## Problem to work on
What is the number of lines in the following data that contain "Uzun"? Answer with the number alone.

'''

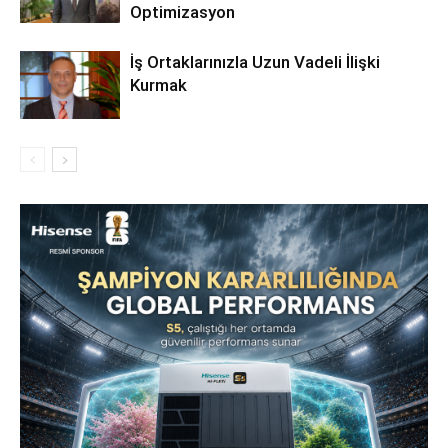
Optimizasyon
İş Ortaklarınızla Uzun Vadeli İlişki
Kurmak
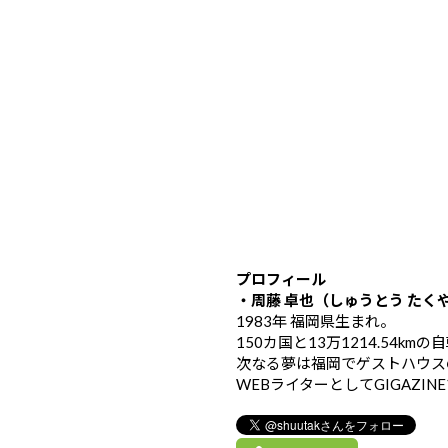
プロフィール
・周藤 卓也（しゅうとう たく
1983年 福岡県生まれ。
150カ国と13万1214.54k
次なる夢は福岡でゲストハウス
WEBライターとしてGIGAZIN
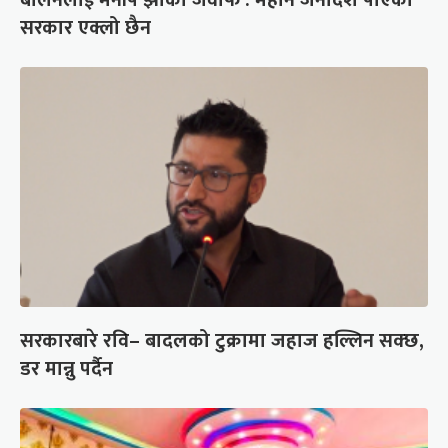
सरकार एक्लो छैन
सरकारबारे रवि– बादलको टुक्रामा जहाज हल्लिन सक्छ,
डर मान्नु पर्दैन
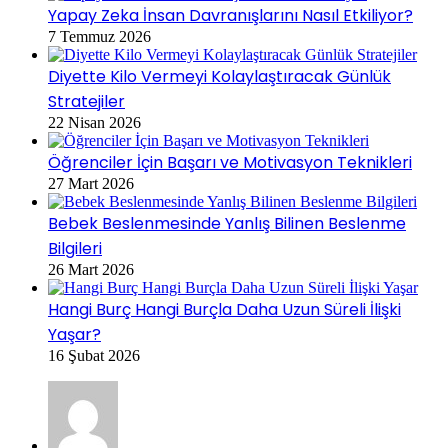
Yapay Zeka İnsan Davranışlarını Nasıl Etkiliyor?
7 Temmuz 2026
Diyette Kilo Vermeyi Kolaylaştıracak Günlük
Stratejiler
22 Nisan 2026
Öğrenciler İçin Başarı ve Motivasyon Teknikleri
27 Mart 2026
Bebek Beslenmesinde Yanlış Bilinen Beslenme
Bilgileri
26 Mart 2026
Hangi Burç Hangi Burçla Daha Uzun Süreli İlişki
Yaşar?
16 Şubat 2026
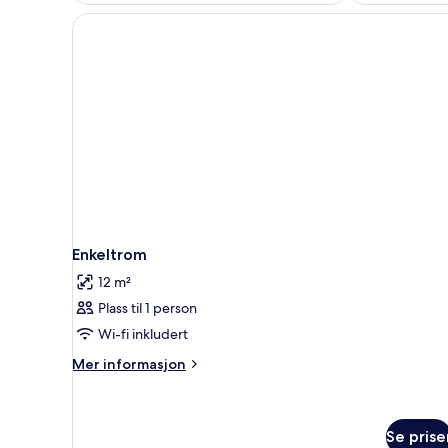
Enkeltrom
12 m²
Plass til 1 person
Wi-fi inkludert
Mer
Mer informasjon
informasjon
om
Enkeltrom
Se prise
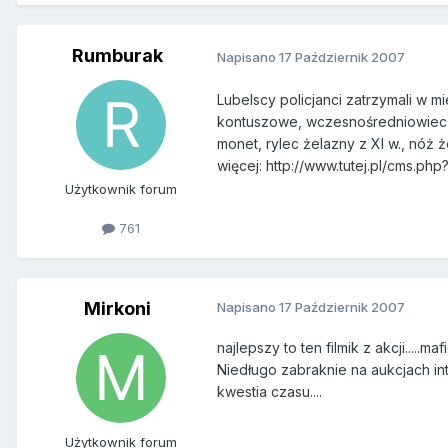
Rumburak
Napisano
17 Październik 2007
Lubelscy policjanci zatrzymali w m
kontuszowe, wczesnośredniowieczne
monet, rylec żelazny z XI w., nóż że
więcej: http://www.tutej.pl/cms.ph
Użytkownik forum
761
Mirkoni
Napisano
17 Październik 2007
najlepszy to ten filmik z akcji.....m
Niedługo zabraknie na aukcjach inte
kwestia czasu....
Użytkownik forum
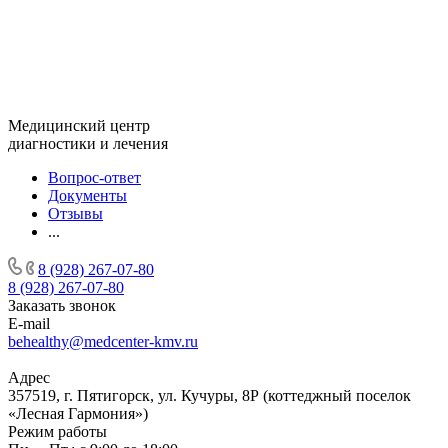
Медицинский центр
диагностики и лечения
Вопрос-ответ
Документы
Отзывы
...
8 (928) 267-07-80
8 (928) 267-07-80
Заказать звонок
E-mail
behealthy@medcenter-kmv.ru
Адрес
357519, г. Пятигорск, ул. Кучуры, 8Р (коттеджный поселок
«Лесная Гармония»)
Режим работы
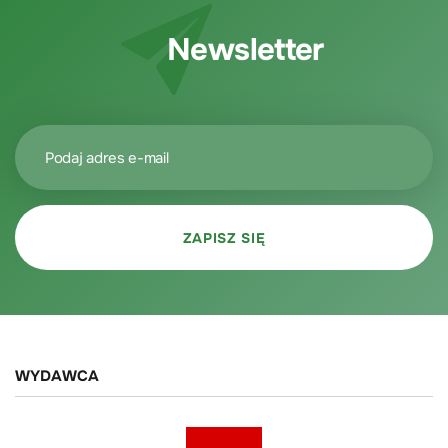
Newsletter
WYDAWCA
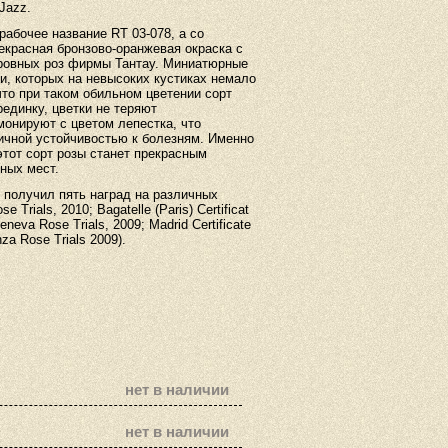
Jazz
.
рабочее название RT 03-078, а со
рекрасная бронзово-оранжевая окраска с
ровных роз фирмы Тантау. Миниатюрные
и, которых на невысоких кустиках немало
что при таком обильном цветении сорт
единку, цветки не теряют
рмонируют с цветом лепестка, что
ичной устойчивостью к болезням. Именно
этот сорт розы станет прекрасным
ных мест.
получил
пять
наград
на
различных
 Trials, 2010; Bagatelle (Paris) Certificat
eneva Rose Trials, 2009; Madrid Certificate
nza Rose Trials 2009).
нет в наличии
нет в наличии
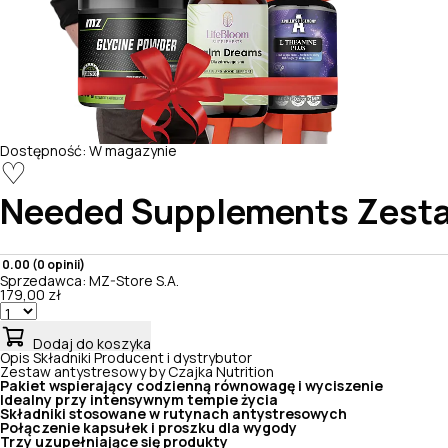
Dostępność:
W magazynie
♡
Needed Supplements
Zesta
0.00 (0 opinii)
Sprzedawca:
MZ-Store S.A.
179,00 zł
Dodaj do koszyka
Opis
Składniki
Producent i dystrybutor
Zestaw antystresowy by Czajka Nutrition
Pakiet wspierający codzienną równowagę i wyciszenie
Idealny przy intensywnym tempie życia
Składniki stosowane w rutynach antystresowych
Połączenie kapsułek i proszku dla wygody
Trzy uzupełniające się produkty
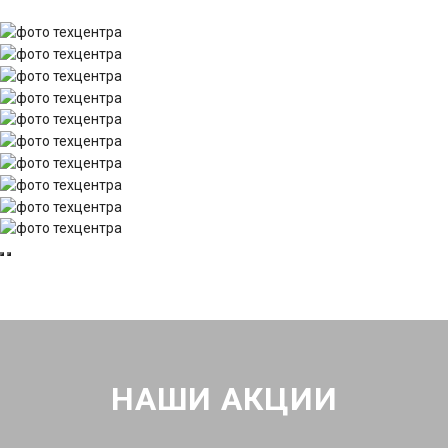
НАШИ АКЦИИ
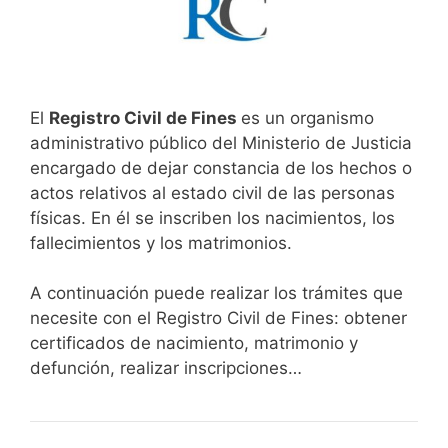
El
Registro Civil de Fines
es un organismo
administrativo público del Ministerio de Justicia
encargado de dejar constancia de los hechos o
actos relativos al estado civil de las personas
físicas. En él se inscriben los nacimientos, los
fallecimientos y los matrimonios.
A continuación puede realizar los trámites que
necesite con el Registro Civil de Fines: obtener
certificados de nacimiento, matrimonio y
defunción, realizar inscripciones…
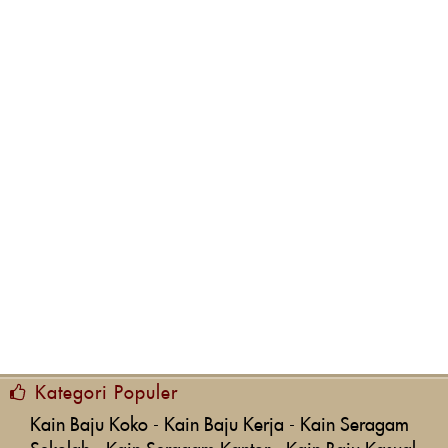
Kategori Populer
Kain Baju Koko
-
Kain Baju Kerja
-
Kain Seragam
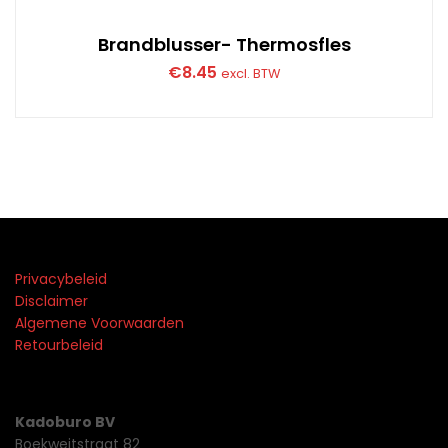
Brandblusser- Thermosfles
€
8.45
excl. BTW
Privacybeleid
Disclaimer
Algemene Voorwaarden
Retourbeleid
Kadoburo BV
Boekweitstraat 82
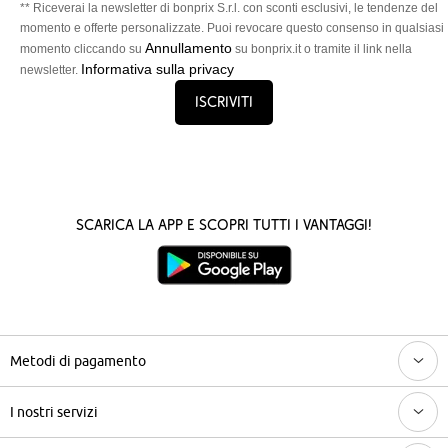
** Riceverai la newsletter di bonprix S.r.l. con sconti esclusivi, le tendenze del
momento e offerte personalizzate. Puoi revocare questo consenso in qualsiasi
Annullamento
momento cliccando su
su bonprix.it o tramite il link nella
Informativa sulla privacy
newsletter.
Iscriviti
Scarica la App e scopri tutti i vantaggi!
Metodi di pagamento
I nostri servizi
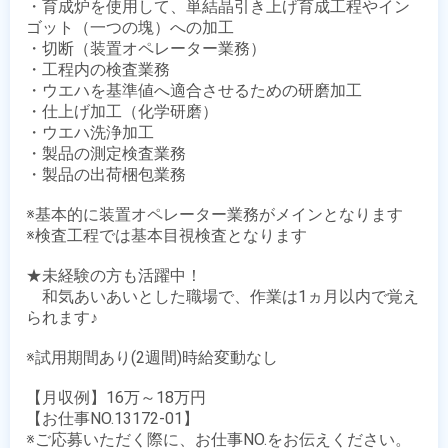
・育成炉を使用して、単結晶引き上げ育成工程やイン
ゴット（一つの塊）への加工

・切断（装置オペレーター業務）

・工程内の検査業務

・ウエハを基準値へ適合させるための研磨加工

・仕上げ加工（化学研磨）

・ウエハ洗浄加工

・製品の測定検査業務

・製品の出荷梱包業務

※基本的に装置オペレーター業務がメインとなります

※検査工程では基本目視検査となります

★未経験の方も活躍中！

　和気あいあいとした職場で、作業は1ヵ月以内で覚え
られます♪

※試用期間あり(2週間)時給変動なし

【月収例】16万～18万円

【お仕事NO.13172-01】

※ご応募いただく際に、お仕事NO.をお伝えください。
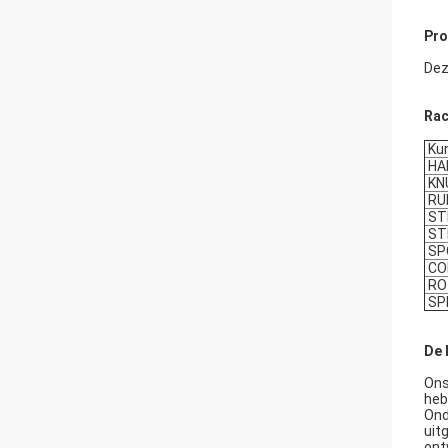
Pro
Dez
Rac
Kun
HA
KNU
RU
ST
ST
SP
CO
RO
SP
De 
Ons
heb
Ond
uit
ont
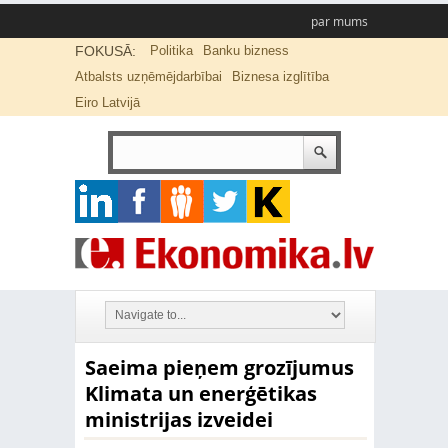
par mums
FOKUSĀ:
Politika
Banku bizness
Atbalsts uzņēmējdarbībai
Biznesa izglītība
Eiro Latvijā
Saeima pieņem grozījumus
Klimata un enerģētikas
ministrijas izveidei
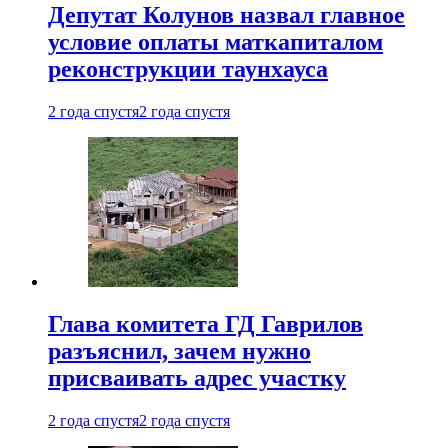
Депутат Колунов назвал главное
условие оплаты маткапиталом
реконструкции таунхауса
2 года спустя
2 года спустя
Глава комитета ГД Гаврилов
разъяснил, зачем нужно
присваивать адрес участку
2 года спустя
2 года спустя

'''

## Reply
2